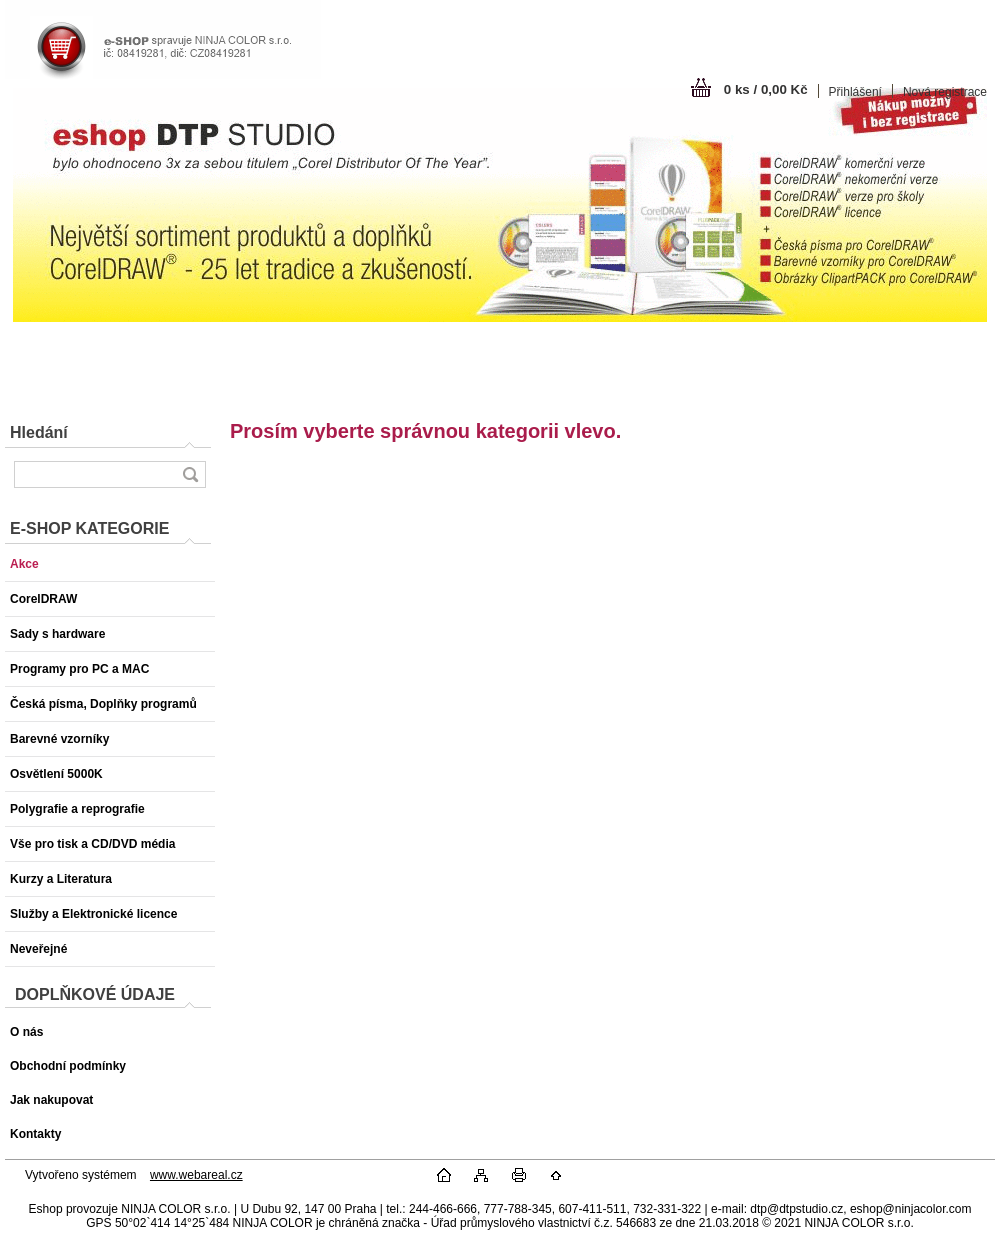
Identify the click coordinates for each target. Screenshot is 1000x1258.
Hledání (39, 432)
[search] (190, 474)
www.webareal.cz (196, 1175)
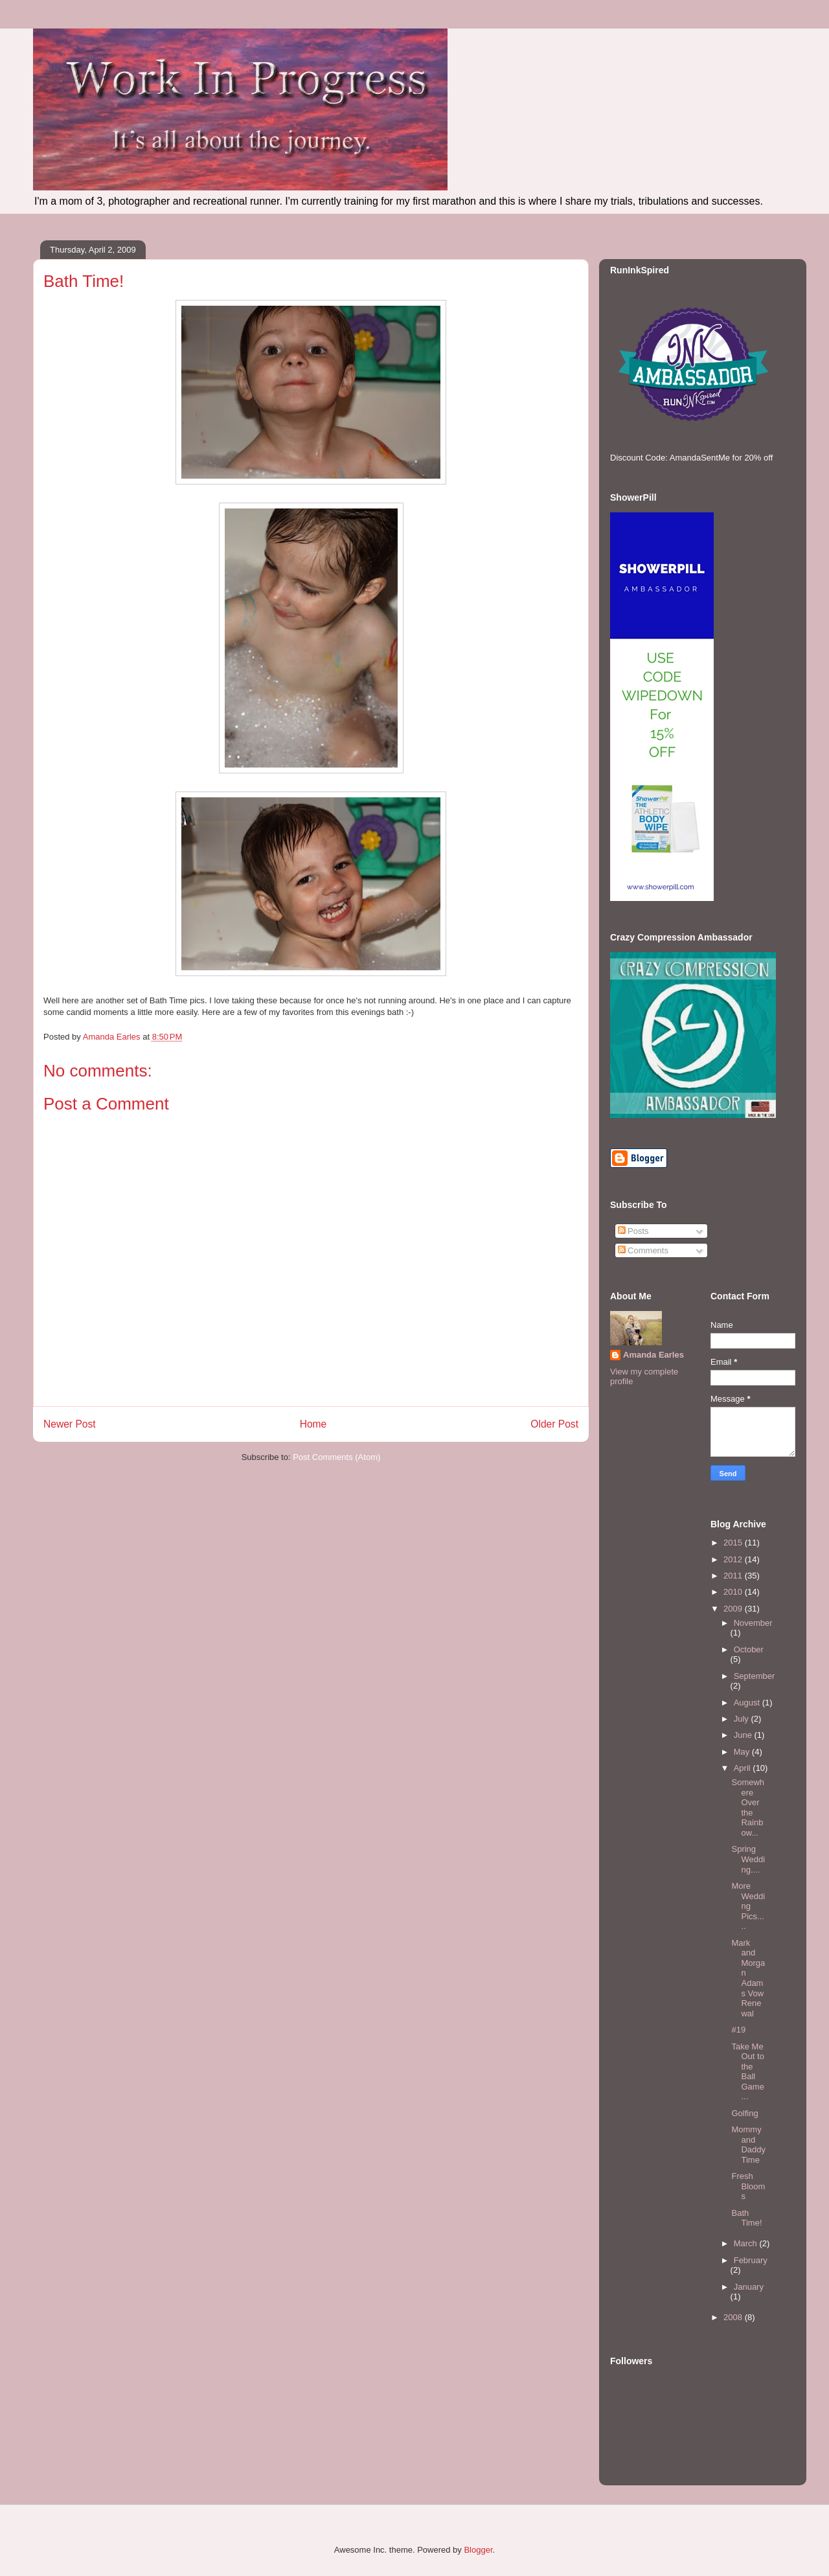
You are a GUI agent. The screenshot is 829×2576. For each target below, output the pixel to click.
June (744, 1735)
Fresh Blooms (748, 2186)
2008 (734, 2317)
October (749, 1649)
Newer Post (69, 1424)
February (750, 2260)
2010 (734, 1592)
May (743, 1752)
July (742, 1719)
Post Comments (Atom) (336, 1457)
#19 (738, 2030)
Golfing (744, 2113)
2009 (734, 1608)
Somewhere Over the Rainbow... (747, 1807)
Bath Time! (746, 2218)
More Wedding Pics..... (748, 1906)
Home (313, 1424)
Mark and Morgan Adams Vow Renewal (748, 1978)
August (748, 1702)
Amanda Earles (653, 1355)
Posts (633, 1231)
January (749, 2287)
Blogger (478, 2550)
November (753, 1623)
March (747, 2243)
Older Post (554, 1424)
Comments (643, 1250)
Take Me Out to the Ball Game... (747, 2072)
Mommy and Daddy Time (748, 2145)
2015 (734, 1542)
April (743, 1768)
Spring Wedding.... (748, 1859)
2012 (734, 1559)
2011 (734, 1575)
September (754, 1676)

§ **Exercise requirements**
Retype the listing above exactly, pictures excluded.

§ **Response for this exercise**
Identify the click coordinates for each target. Screenshot is 1000x1258.
Hledání (39, 432)
[search] (190, 474)
www.webareal.cz (196, 1175)
You are a GUI agent. The screenshot is 829×2576. For each target below, output the pixel to click.
June (744, 1735)
Fresh Blooms (748, 2186)
2008 (734, 2317)
October (749, 1649)
Newer Post (69, 1424)
February (750, 2260)
2010 (734, 1592)
May (743, 1752)
July (742, 1719)
Post Comments (Atom) (336, 1457)
#19 (738, 2030)
Golfing (744, 2113)
2009 (734, 1608)
Somewhere Over the Rainbow... (747, 1807)
Bath Time! (746, 2218)
More Wedding Pics..... (748, 1906)
Home (313, 1424)
Mark and Morgan Adams Vow Renewal (748, 1978)
August (748, 1702)
Amanda Earles (653, 1355)
Posts (633, 1231)
January (749, 2287)
Blogger (478, 2550)
November (753, 1623)
March (747, 2243)
Older Post (554, 1424)
Comments (643, 1250)
Take Me Out to the Ball Game... (747, 2072)
Mommy and Daddy Time (748, 2145)
2015 (734, 1542)
April (743, 1768)
Spring Wedding.... (748, 1859)
2012 (734, 1559)
2011 (734, 1575)
September (754, 1676)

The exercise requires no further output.